Despite reservations, MCC compact will be ratified, officials sayAlthough there has been criticism over the nature of the US programme, ruling party leaders say the opposition won’t block the deal.
The Millennium Challenge Corporation’s Nepal Compact will be ratified through Parliament despite reservations from some of the ruling party leaders, according to both government officials and senior leaders within the Nepal Communist Party (NCP).
As the KP Sharma Oli administration readies to ratify the US programme, some members of the ruling party continue to express deep reservations, arguing the grant is part of a larger strategy to counter the country’s northern neighbour.
The leaders, who have been seen as critical of the government, say they are concerned over the corporation’s ties to the Indo-Pacific Strategy and the potential geopolitical fallout of being part of a strategy, which they widely believe is targeted at countering China.
The ongoing Standing Committee meeting of the ruling party on Wednesday saw a heated debate over whether the Millennium Challenge Corporation, or MCC, was part of the US Indo-Pacific Strategy. Senior leaders, including Bhim Rawal, Dev Gurung, and Minister for Tourism and Civil Aviation Yogesh Bhattarai, have urged the government to modify the compact and not approve it via Parliament if the MCC is the part of the Indo-Pacific Strategy.
“We have never said that we should not take US assistance or that we have to damage our relations with the US,” Rawal said, according to a copy of the statement seen by the Post. “But our constitution does not allow us to join in any military alliance.”

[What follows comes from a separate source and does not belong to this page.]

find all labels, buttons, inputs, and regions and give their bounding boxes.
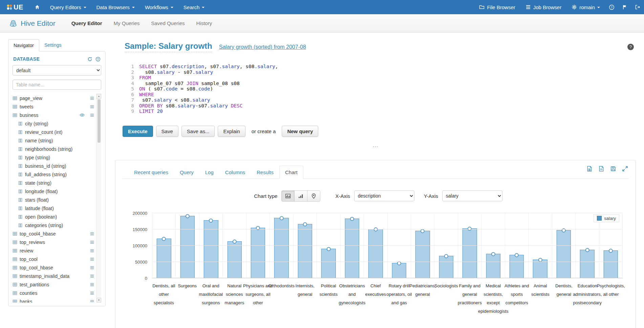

Rawal has insisted that Nepal needs to first ensure that the MCC is not part of the Indo-Pacific Strategy and make necessary amendments to the compact signed with the MCC before accepting any assistance. The MCC, which is a bilateral foreign aid agency of the United States, will provide $500 million in grants to Nepal in support of certain predetermined infrastructure projects once the compact is ratified by Parliament.
On Wednesday, responding to the Standing Committee’s concerns, Foreign Minister Pradeep Gyawali categorically stated that the MCC was not a part of the Indo-Pacific Strategy since the corporation was formed before the advent of the strategy.
“The MCC was announced by US President [George W] Bush in 2002 and since 2008, Nepal has taken initiatives to become a part of it. We finally became eligible in 2011 and we signed an agreement in 2016,” said Gyawali. “The US forwarded the concept of the Indo-Pacific Strategy in 2017.”
However, two senior US officials who visited Nepal last year have clearly stated that the MCC is very much a part of the Indo-Pacific Strategy.
During his Nepal visit in May, Acting Deputy Assistant Secretary of State for South Asia David J Ranz said the MCC was one of the most important initiatives being implemented in Nepal under the Indo-Pacific Strategy. When combined with the government’s contribution of $130 million, this will be a truly transformative project for Nepalis, Ranz had said.
Countering Ranz’s statement, on June 2, Gyawali told reporters that the MCC and the Indo-Pacific Strategy were two different approaches and there was no need to link them.
Again, earlier this month, Assistant Secretary of Defense for Indo-Pacific Security Affairs Randy Schriver told reporters in Kathmandu that the MCC is a part of the Indo-Pacific Strategy based on shared values and principles.
According to Narayan Kaji Shrestha, spokesperson for the ruling party, there wouldn’t be much of an issue if the US officials had not countered Gyawali’s assertions, but that such opposition would not stop the MCC.
“The state’s foreign policy and the opinions of some are two different things. The MCC will not be halted just because some people have opposed it,” Shrestha told the Post. “People either oppose it because they know more than they need to or they know nothing.”
Minister for Communication Gokul Baskota announced on Thursday that the MCC will be ratified in the upcoming sessions of Parliament.
The primary opposition Nepali Congress is also in favour of the MCC and has been asking the government to approve the MCC at the very first sessions of the House.
“We negotiated for the MCC for a long time with the US. Several finance ministers were involved in the negotiation process. The projects under the MCC are designed and selected by the US,” said Ram Sharan Mahat, a senior Nepali Congress leader and former finance minister. “Some people want to become close to China so they are opposing it but when it comes to the economic development of the country, there is no need to be worried.”
While Nepali leaders continue to debate over the MCC, the Cabinet of Ministers in Sri Lanka announced on Thursday that the signing of the compact will be temporarily suspended until a committee conducts a study on the controversy. The compact had been approved for signing in October, but before the election of a new government last month.